Arts and Design

Janine Antoni’s symbolic images of the afterlife fill Green-Wood’s catacombs




Janine Antoni, I open the gates, 2019
© Janine Antoni; Courtesy of the artist, Luhring Augustine, New York, and The Green-Wood Cemetery, New York. Photo: Ralph Smith

The catacombs of Green-Wood Cemetery in Brooklyn have been animated with a series of sculptures reminiscent of religious icons in the latest project of the New York-based multidisciplinary artist Janine Antoni. The site-specific commission, called I am fertile ground, aims to “create a space for people to contemplate and become comfortable with what is inevitable for all of us”, the artist says.

The works, which are placed in rooms throughout the catacombs, each consist of a photograph that the artist has captured of her own or her parents’ bodies surrounded by a frame cast from fake bones and gilded in 24-carat gold. Across from the works, performers enact a series of gestures and recite various chants that metaphorically encapsulate the images.

A photograph of Antoni holding her ribs references “the sacred heart of Jesus and the idea that this area of the body—which holds the heart and lungs—is where we hold much of our emotional and physical memories”, she says. Another image of her mother’s hand touching her father’s ear, symbolises “physicality and aging”, she adds.

Antoni is the first artist to install a project in the catacombs, which make up one of the historic cemetery’s oldest structures, dating to the 1850s, and are not typically open to the public. She chose the location to demonstrate the juxtaposition of “Green-Wood’s beautiful landscape, where the bodies are below you, and the catacombs, where you enter the space of the dead”, she says. “It feels cold, dark and so visceral, and you can sense that this is your fate.”
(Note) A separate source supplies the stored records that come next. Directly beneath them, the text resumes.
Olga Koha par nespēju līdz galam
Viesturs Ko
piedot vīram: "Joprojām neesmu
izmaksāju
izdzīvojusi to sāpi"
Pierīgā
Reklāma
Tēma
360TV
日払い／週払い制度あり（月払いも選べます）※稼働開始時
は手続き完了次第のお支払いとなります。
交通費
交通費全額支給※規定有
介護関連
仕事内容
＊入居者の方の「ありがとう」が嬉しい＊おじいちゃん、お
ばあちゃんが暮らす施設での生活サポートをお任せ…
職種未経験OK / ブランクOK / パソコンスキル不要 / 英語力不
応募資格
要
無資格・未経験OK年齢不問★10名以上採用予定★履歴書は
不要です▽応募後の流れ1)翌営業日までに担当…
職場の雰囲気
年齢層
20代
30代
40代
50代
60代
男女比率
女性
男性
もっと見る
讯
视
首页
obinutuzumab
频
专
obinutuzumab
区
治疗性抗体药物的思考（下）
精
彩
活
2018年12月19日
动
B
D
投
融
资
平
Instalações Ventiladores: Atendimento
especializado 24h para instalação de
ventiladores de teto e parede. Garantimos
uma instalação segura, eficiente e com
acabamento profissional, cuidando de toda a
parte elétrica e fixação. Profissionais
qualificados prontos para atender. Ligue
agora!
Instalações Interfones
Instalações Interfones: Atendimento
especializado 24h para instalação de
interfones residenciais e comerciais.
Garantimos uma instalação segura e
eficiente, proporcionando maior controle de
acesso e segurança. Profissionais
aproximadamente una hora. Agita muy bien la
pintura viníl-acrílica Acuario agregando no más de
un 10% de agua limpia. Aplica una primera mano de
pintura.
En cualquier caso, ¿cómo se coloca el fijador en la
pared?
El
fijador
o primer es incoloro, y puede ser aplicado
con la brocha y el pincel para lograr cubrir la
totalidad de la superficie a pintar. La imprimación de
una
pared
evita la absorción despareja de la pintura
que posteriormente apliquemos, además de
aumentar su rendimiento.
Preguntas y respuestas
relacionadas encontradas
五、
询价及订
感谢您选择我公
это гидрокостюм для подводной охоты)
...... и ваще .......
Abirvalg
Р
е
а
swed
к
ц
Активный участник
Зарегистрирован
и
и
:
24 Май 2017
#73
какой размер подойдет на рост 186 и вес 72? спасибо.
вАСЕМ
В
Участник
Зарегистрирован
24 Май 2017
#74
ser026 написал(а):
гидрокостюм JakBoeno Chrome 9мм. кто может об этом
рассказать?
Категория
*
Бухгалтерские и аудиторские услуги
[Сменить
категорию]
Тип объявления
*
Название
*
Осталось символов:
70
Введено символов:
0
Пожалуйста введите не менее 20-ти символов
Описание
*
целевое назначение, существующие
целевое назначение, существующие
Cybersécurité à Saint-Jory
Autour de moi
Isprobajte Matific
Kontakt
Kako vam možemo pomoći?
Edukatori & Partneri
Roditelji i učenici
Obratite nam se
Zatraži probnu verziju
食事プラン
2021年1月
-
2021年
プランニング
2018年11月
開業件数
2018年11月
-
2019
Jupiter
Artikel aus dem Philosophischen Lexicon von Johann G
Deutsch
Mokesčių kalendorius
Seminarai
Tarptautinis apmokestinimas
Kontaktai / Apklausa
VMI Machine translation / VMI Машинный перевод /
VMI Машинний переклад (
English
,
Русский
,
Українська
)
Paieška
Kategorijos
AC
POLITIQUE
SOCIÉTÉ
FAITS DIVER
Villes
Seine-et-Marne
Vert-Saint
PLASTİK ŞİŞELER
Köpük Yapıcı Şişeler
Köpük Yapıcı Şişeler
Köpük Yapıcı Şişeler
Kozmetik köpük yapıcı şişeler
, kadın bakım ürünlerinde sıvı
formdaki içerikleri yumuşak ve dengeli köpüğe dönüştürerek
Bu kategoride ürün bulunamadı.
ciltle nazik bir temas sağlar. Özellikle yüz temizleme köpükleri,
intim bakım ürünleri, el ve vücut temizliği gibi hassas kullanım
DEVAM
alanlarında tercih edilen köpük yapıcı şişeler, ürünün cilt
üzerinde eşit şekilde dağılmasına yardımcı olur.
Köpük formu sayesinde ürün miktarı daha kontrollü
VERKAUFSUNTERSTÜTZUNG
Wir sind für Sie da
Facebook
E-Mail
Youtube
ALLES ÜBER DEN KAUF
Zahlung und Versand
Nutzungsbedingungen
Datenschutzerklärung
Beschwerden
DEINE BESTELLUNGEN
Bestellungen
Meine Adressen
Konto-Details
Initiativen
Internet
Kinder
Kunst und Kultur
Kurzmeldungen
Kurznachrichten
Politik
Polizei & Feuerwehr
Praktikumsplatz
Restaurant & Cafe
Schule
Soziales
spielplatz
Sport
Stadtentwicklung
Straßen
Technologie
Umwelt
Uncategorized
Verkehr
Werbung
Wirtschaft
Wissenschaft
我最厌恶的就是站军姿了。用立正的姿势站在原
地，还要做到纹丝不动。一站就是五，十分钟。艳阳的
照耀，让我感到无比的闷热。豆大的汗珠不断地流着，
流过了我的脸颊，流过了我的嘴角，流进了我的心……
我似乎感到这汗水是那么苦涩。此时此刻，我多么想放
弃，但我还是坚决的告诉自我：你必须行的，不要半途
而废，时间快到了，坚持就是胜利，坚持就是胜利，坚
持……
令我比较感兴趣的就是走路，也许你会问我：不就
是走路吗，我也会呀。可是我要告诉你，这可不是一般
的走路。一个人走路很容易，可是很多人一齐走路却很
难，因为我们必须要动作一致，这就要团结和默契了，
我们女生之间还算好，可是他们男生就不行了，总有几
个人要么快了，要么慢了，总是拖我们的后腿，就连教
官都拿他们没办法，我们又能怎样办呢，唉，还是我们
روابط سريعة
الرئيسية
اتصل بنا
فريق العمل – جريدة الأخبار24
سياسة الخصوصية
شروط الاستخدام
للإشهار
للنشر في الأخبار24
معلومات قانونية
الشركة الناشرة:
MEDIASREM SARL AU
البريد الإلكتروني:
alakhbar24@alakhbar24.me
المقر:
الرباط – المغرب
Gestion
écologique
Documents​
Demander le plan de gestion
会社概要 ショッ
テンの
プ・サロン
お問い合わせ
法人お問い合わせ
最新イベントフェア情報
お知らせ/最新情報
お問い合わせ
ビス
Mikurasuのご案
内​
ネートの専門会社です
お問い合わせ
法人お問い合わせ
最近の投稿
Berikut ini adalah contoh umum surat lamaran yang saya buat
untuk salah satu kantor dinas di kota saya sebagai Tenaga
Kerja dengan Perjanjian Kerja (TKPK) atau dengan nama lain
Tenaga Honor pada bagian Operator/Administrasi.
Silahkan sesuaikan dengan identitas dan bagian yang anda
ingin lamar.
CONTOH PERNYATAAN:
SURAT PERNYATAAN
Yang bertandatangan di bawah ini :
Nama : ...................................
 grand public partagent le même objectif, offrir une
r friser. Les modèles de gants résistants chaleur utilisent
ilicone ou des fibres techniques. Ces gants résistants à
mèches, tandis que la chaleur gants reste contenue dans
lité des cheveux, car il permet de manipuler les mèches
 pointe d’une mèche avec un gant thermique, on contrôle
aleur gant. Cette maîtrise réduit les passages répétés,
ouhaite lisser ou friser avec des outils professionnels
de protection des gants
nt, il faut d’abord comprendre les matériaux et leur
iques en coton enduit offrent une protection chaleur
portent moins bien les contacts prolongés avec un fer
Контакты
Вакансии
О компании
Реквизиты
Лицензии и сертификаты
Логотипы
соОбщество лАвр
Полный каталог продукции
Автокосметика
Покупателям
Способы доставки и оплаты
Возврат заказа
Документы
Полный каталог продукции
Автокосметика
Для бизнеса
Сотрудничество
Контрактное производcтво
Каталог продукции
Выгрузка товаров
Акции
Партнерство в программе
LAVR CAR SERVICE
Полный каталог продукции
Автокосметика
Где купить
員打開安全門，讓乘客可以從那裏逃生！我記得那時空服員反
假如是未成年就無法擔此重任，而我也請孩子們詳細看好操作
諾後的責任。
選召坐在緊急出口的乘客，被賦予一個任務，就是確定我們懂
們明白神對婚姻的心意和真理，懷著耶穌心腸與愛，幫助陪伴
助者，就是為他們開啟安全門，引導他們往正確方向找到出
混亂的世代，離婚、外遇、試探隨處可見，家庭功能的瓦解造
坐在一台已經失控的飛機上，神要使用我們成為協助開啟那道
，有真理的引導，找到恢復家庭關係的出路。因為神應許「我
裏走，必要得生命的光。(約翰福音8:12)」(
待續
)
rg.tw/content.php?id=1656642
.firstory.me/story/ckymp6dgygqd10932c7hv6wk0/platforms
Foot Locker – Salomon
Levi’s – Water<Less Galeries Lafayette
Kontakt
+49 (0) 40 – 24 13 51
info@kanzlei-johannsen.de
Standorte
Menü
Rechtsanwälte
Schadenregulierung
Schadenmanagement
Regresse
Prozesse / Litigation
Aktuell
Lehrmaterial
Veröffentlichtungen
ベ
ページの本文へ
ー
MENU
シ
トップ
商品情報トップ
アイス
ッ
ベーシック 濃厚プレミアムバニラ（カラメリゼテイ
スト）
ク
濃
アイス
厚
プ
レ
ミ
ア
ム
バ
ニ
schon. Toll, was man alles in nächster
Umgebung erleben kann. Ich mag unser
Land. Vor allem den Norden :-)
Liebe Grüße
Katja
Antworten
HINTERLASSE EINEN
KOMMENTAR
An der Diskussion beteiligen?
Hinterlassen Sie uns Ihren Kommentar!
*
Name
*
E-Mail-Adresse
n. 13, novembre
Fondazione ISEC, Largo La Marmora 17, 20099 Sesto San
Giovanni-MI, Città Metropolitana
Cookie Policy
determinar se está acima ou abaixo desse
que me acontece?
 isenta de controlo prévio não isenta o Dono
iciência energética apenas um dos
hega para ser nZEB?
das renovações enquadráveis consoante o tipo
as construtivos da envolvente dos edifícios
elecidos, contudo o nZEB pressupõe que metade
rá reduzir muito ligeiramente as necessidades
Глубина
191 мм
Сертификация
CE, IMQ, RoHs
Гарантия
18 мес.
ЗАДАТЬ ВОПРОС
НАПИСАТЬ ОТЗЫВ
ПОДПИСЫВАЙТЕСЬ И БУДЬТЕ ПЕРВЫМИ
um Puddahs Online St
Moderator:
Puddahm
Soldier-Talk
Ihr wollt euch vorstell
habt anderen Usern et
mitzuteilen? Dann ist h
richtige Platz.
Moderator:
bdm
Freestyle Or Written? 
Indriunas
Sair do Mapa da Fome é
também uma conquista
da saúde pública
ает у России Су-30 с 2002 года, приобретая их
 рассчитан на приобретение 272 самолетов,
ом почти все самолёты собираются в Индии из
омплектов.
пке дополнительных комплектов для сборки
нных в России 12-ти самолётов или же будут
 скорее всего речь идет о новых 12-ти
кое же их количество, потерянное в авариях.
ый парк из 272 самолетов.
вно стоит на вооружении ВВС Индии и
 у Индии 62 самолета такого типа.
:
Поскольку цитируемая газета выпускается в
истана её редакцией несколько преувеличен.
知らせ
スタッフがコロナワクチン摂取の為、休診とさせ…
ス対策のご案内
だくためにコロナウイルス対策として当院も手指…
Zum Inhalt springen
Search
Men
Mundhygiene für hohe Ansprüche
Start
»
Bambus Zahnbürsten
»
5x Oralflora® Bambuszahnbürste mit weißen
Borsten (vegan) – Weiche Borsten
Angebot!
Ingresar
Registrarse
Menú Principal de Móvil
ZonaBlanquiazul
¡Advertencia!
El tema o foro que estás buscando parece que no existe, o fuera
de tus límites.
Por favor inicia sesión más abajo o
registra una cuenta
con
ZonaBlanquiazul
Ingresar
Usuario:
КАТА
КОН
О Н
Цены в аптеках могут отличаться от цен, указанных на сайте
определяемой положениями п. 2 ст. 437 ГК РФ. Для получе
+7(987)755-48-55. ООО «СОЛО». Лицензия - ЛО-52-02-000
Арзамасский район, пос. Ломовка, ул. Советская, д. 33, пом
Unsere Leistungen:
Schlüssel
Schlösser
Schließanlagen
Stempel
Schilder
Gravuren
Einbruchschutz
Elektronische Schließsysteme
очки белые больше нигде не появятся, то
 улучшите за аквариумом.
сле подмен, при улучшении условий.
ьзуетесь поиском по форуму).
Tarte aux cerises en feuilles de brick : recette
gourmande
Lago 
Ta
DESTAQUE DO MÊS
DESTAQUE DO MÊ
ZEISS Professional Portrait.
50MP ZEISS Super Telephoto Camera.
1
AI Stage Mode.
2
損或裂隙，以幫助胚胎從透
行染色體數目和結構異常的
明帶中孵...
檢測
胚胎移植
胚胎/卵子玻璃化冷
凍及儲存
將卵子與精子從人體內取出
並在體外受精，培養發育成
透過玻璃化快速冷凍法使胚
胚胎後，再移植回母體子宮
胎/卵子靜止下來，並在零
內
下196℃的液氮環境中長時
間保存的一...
The artist is best known for utilising her own body in performances that reference everyday rituals. “When I practice movement, there are moments where I feel like I’m part of everything around me, and there’s that same idea around the afterlife, where you physically become a part of everything but separate from your physical self.” She adds, “I hope the work won’t scare people off but make us think about the notion that we’re together, whether in the earth, ground or sky.”

The project runs until 17 November on weekends and is accompanied by a series of programmes. On 21 October, there will be an artist talk with Antoni, who will serve tea made from leaves she gathered at the cemetery that have medicinal qualities.